The "reasonable man" was a comparatively late arrival in the law of provocation. As the law of negligence emerged in the first half of the nineteenth century he became the anthropomorphic embodiment of the standard of care required by the law. It would appear that Keating J. in Reg. v. Welsh (1869) 11 Cox C.C.366 was the first to make use of the reasonable man as the embodiment of the standard of self control required by the criminal law of persons exposed to provocation; and not merely as a criterion by which to check the credibility of a claim to have been provoked to lose his self control made by an accused who at that time was not permitted to give evidence himself. This had not been so previously and did not at once become the orthodox view. In his Digest of the Criminal Law published in 1877 and his History of the Criminal Law published in 1883 Sir James Fitzjames Stephen makes no reference to the reasonable man as providing a standard of self-control by which the question whether the facts relied upon as provocation are sufficient to reduce the subsequent killing to manslaughter is to be decided. He classifies and defines the kinds of conduct of the deceased that alone are capable in law of amounting to provocation; and appears to treat the questions for the jury as being limited to (1) whether the evidence establishes conduct by the deceased that falls within one of the defined classes; and, if so (2) whether the accused was thereby actually deprived of his self-control.

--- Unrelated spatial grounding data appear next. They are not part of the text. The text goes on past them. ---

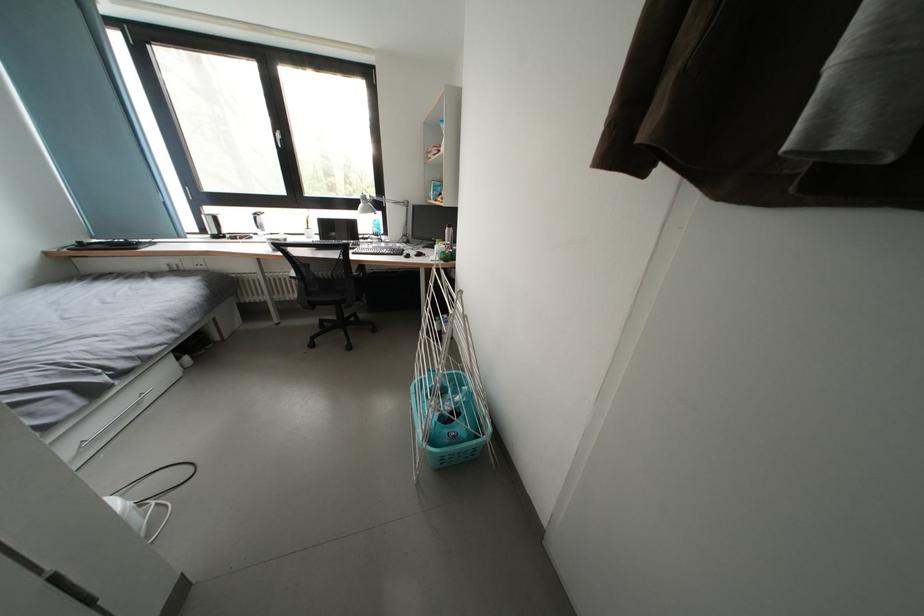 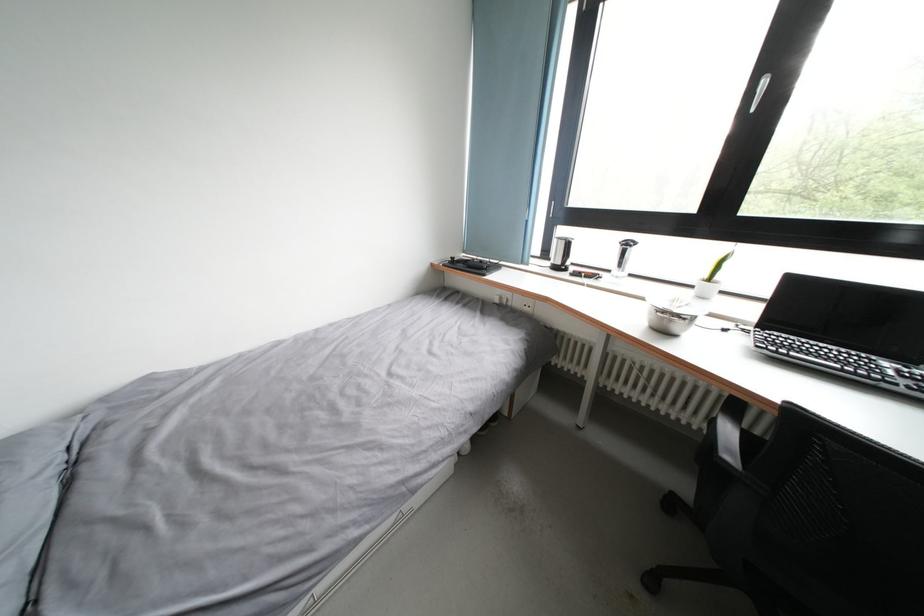 In the second image, find the point that corresponds to (x=195, y=270) in the first image.

(524, 308) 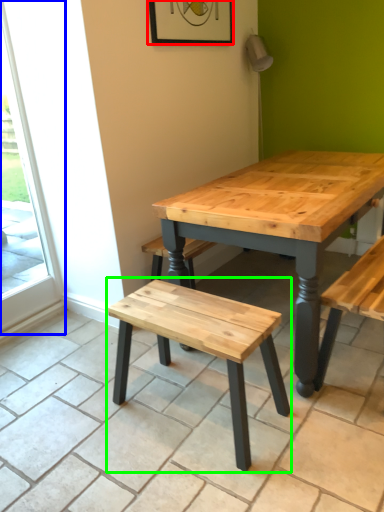 Question: Which is farther away from picture frame (highlighted by a red box)? screen door (highlighted by a blue box) or stool (highlighted by a green box)?

Choices:
 (A) screen door
 (B) stool

Answer: (B) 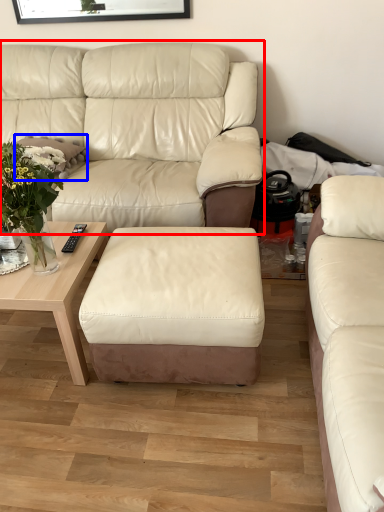 Question: Which of the following is the closest to the observer, studio couch (highlighted by a red box) or pillow (highlighted by a blue box)?

Choices:
 (A) studio couch
 (B) pillow

Answer: (A) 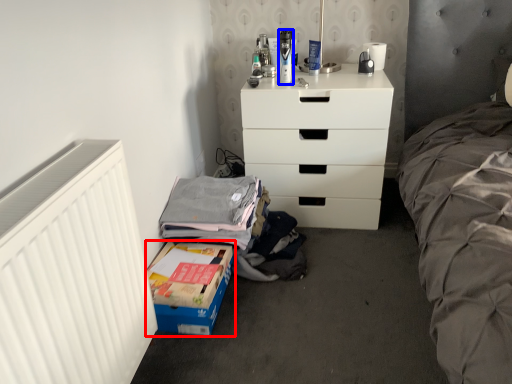 Question: Which object is closer to the camera taking this photo, box (highlighted by a red box) or toiletry (highlighted by a blue box)?

Choices:
 (A) box
 (B) toiletry

Answer: (A)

The reasonable man referred to by Keating J. was not then a term of legal art nor has he since become one in criminal law. He (or she) has established his (or her) role in the law of provocation under a variety of different sobriquets in which the noun "man" is frequently replaced by "person" and the adjective "reasonable" by "ordinary", "average" or "normal". At least from as early as 1914 (See R. v. Lesbini [1914] 3 K.B. 1116), the test of whether the defence of provocation is entitled to succeed has been a dual one: the conduct of the deceased to the accused must be such as (1) might cause in any reasonable or ordinary person and (2) actually causes in the accused a sudden and temporary loss of self-control as the result of which he commits the unlawful act that kills the deceased. But until the Homicide Act 1957 was passed there was a condition precedent which had to be satisfied before any question of applying this dual test could arise. The conduct of the deceased had to be of such a kind as was capable in law of constituting provocation; and whether it was or not was a question for the judge, not for the jury. This House so held in Mancini [1942] A.C. 1 where it also laid down a rule of law that the mode of resentment, as for instance the weapon used in the act that caused the death, must bear a reasonable relation to the kind of violence that constituted the provocation.


It is unnecessary for the purposes of the present appeal to spend time on a detailed...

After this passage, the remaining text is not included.